New forms of assessment
Finally, and perhaps most importantly, online assessments introduce the possibility of collecting new kinds of information about student learning using novel computer-based activities. Work is underway on innovative forms of online assessment in a range of learning areas.
For example, early years assessments often now use tablet-based tasks in which children are given audio instructions through headphones and manipulate objects on screen. When used to assess listening comprehension, this approach allows children to progress at their own rates, listening and re-listening as necessary. Such assessments have been used in ACER's work in the Northern Territory, PAT Early Years Assessment, Scottish Primary 1 assessment, and for the OECD's International Early Learning and Child Well-being Study. In remote locations in Lesotho and Afghanistan, tablet-based assessments were completed offline for automatic uploading later.
Online tasks to assess ICT literacy commonly involve students working directly with word processing software, spreadsheets, presentation software, graphics packages and multimedia applications to find, select, evaluate, transform and communicate information online. ACER has developed assessments of this kind for the IEA's International Computer and Information Literacy Study and the National Assessment Program – ICT Literacy.

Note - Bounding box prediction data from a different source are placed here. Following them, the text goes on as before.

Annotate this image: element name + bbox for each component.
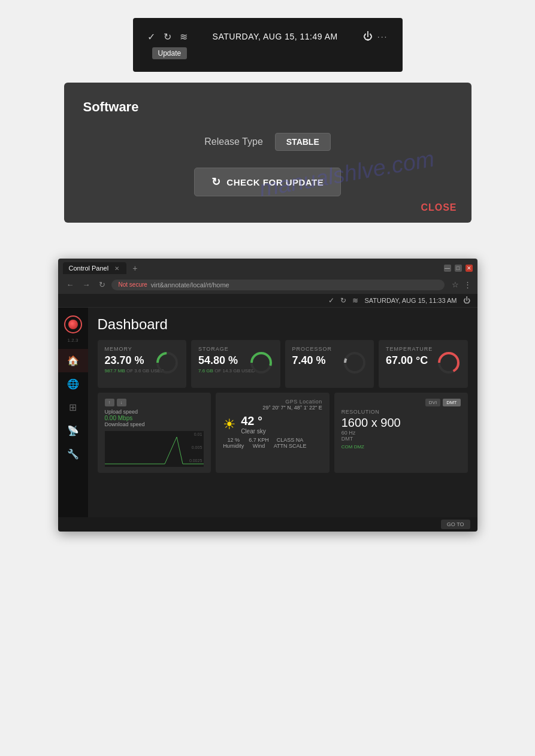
svg-text:0.005: 0.005 [191,445,202,450]
network-graph: 0.01 0.005 0.0025 [105,431,204,467]
sidebar-item-network[interactable]: 🌐 [58,372,88,396]
download-label: Download speed [105,421,204,427]
refresh-icon: ↻ [164,31,171,42]
browser-menu-icon[interactable]: ⋮ [464,280,471,289]
status-datetime: SATURDAY, AUG 15, 11:49 AM [213,32,338,41]
browser-actions: ☆ ⋮ [452,280,471,289]
address-bar[interactable]: Not secure virt&annotate/local/rt/home [111,280,445,290]
wifi-icon: ≋ [180,31,188,42]
upload-value: 0.00 Mbps [105,415,204,421]
weather-sun-icon: ☀ [223,416,236,433]
tab-label: Control Panel [69,265,109,272]
resolution-value: 1600 x 900 [341,416,461,430]
resolution-label: Resolution [341,409,461,415]
logo-circle [64,315,82,333]
software-title: Software [83,99,452,115]
update-badge[interactable]: Update [152,47,188,59]
check-update-label: CHECK FOR UPDATE [226,177,324,187]
logo-inner [68,320,78,329]
widget-storage-value: 54.80 % [198,354,238,367]
widget-storage-label: STORAGE [198,346,229,352]
weather-temperature: 42 ° [241,414,266,428]
spacer [0,223,535,259]
resolution-card: DVI DMT Resolution 1600 x 900 60 Hz DMT … [334,393,468,473]
sidebar-item-home[interactable]: 🏠 [58,349,88,372]
release-badge: STABLE [275,133,331,151]
power-icon[interactable]: ⏻ [363,31,373,42]
browser-tab-active[interactable]: Control Panel ✕ [63,262,127,274]
minimize-button[interactable]: — [444,265,451,272]
sidebar: 1.2.3 🏠 🌐 ⊞ 📡 🔧 [58,308,88,517]
widget-processor: PROCESSOR 7.40 % [285,340,374,388]
gps-coords: 29° 20' 7" N, 48° 1' 22" E [223,405,322,411]
resolution-hz: 60 Hz [341,430,461,436]
app-refresh-icon: ↻ [340,296,346,305]
widget-temperature: TEMPERATURE 67.00 °C [379,340,468,388]
more-options-icon[interactable]: ··· [377,32,388,41]
app-wifi-icon: ≋ [352,296,358,305]
status-icons: ✓ ↻ ≋ [147,31,188,42]
com-dmz-link[interactable]: COM DMZ [341,444,461,450]
widgets-row: MEMORY 23.70 % 987.7 MB OF 3.6 GB USED S… [98,340,468,388]
widget-processor-value: 7.40 % [292,354,326,367]
widget-memory-donut [154,350,180,378]
network-card: ↑ ↓ Upload speed 0.00 Mbps Download spee… [98,393,211,473]
weather-class: CLASS NA ATTN SCALE [274,437,307,449]
resolution-top: DVI DMT [341,399,461,406]
svg-text:0.01: 0.01 [194,432,202,436]
network-btn-2[interactable]: ↓ [117,399,126,406]
check-update-button[interactable]: ↻ CHECK FOR UPDATE [194,168,341,196]
browser-star-icon[interactable]: ☆ [452,280,459,289]
gps-label: GPS Location [223,399,322,405]
address-text: virt&annotate/local/rt/home [151,281,229,289]
sidebar-version: 1.2.3 [68,338,78,343]
browser-address-row: ← → ↻ Not secure virt&annotate/local/rt/… [63,277,473,294]
release-type-row: Release Type STABLE [83,133,452,151]
sidebar-logo [62,314,84,335]
sidebar-item-apps[interactable]: ⊞ [58,396,88,419]
svg-point-4 [345,353,364,372]
tab-add-button[interactable]: + [129,262,141,274]
forward-button[interactable]: → [80,279,93,290]
second-row: ↑ ↓ Upload speed 0.00 Mbps Download spee… [98,393,468,473]
sidebar-item-settings[interactable]: 🔧 [58,442,88,466]
weather-main: ☀ 42 ° Clear sky [223,414,322,435]
close-button[interactable]: CLOSE [421,202,457,213]
close-window-button[interactable]: ✕ [466,265,473,272]
weather-details: 12 % Humidity 6.7 KPH Wind CLASS NA ATTN… [223,437,322,449]
browser-chrome: Control Panel ✕ + — □ ✕ ← → ↻ Not secure… [58,259,477,294]
widget-memory-label: MEMORY [105,346,132,352]
app-datetime: SATURDAY, AUG 15, 11:33 AM [364,297,457,304]
app-power-icon[interactable]: ⏻ [463,296,470,305]
check-icon: ✓ [147,31,155,42]
widget-memory: MEMORY 23.70 % 987.7 MB OF 3.6 GB USED [98,340,187,388]
go-to-button[interactable]: GO TO [441,520,470,529]
app-bottom-bar: GO TO [58,517,477,532]
dvi-button[interactable]: DVI [425,399,440,406]
widget-storage: STORAGE 54.80 % 7.6 GB OF 14.3 GB USED [191,340,280,388]
back-button[interactable]: ← [64,279,77,290]
top-status-bar: ✓ ↻ ≋ SATURDAY, AUG 15, 11:49 AM ⏻ ··· U… [133,18,403,72]
page-title: Dashboard [98,316,468,333]
weather-description: Clear sky [241,428,266,435]
tab-close-icon[interactable]: ✕ [114,265,119,272]
widget-processor-label: PROCESSOR [292,346,333,352]
app-top-bar: ✓ ↻ ≋ SATURDAY, AUG 15, 11:33 AM ⏻ [58,294,477,308]
svg-text:0.0025: 0.0025 [189,459,202,463]
status-bar-update-row: Update [143,45,393,62]
release-type-label: Release Type [204,136,263,147]
main-area: Dashboard MEMORY 23.70 % 987.7 MB OF 3.6… [88,308,477,517]
refresh-nav-button[interactable]: ↻ [96,279,108,290]
app-check-icon: ✓ [328,296,334,305]
resolution-standard: DMT [341,436,461,442]
dmt-button[interactable]: DMT [443,399,460,406]
browser-window: Control Panel ✕ + — □ ✕ ← → ↻ Not secure… [58,259,477,532]
upload-label: Upload speed [105,409,204,415]
not-secure-label: Not secure [119,281,147,288]
status-bar-main-row: ✓ ↻ ≋ SATURDAY, AUG 15, 11:49 AM ⏻ ··· [143,29,393,45]
network-btn-1[interactable]: ↑ [105,399,114,406]
maximize-button[interactable]: □ [455,265,462,272]
weather-humidity: 12 % Humidity [223,437,244,449]
sidebar-item-signal[interactable]: 📡 [58,419,88,442]
weather-wind: 6.7 KPH Wind [249,437,269,449]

Such assessments also raise the possibility of extracting information from the processes students follow, for example, in working with a spreadsheet. Records of sequences followed, options explored, corrections made, and time spent on an activity can shed light on levels of student skill and understanding. ACER has explored this possibility through its Centre for Assessment Reform and Innovation using process data from PISA assessments of digital reading and online problem solving. Information about the processes students follow has the potential to further enhance feedback to teaching and learning.
Getting the foundations right
The quality of online assessments available to schools is highly variable. Some online assessments are designed primarily to achieve more efficient test delivery. Others appear to be shaped by what is technologically possible, rather than educationally desirable.
Instructionally useful assessments draw on empirically-based understandings of how knowledge, skills and understandings develop in an area of learning. They are aligned with well-constructed learning progressions that describe the nature of student progress. They are designed with an appreciation of how learning builds on to earlier learning and lays the foundations for future learning; the crucial role of prerequisite skills and knowledge in learning success; the kinds of misunderstandings students commonly develop; and the common errors that students make. In other words, they begin with a deep understanding of the learning domain itself and are designed to establish and understand where students are in their long-term progress through that domain – for the purpose of improving teaching and learning.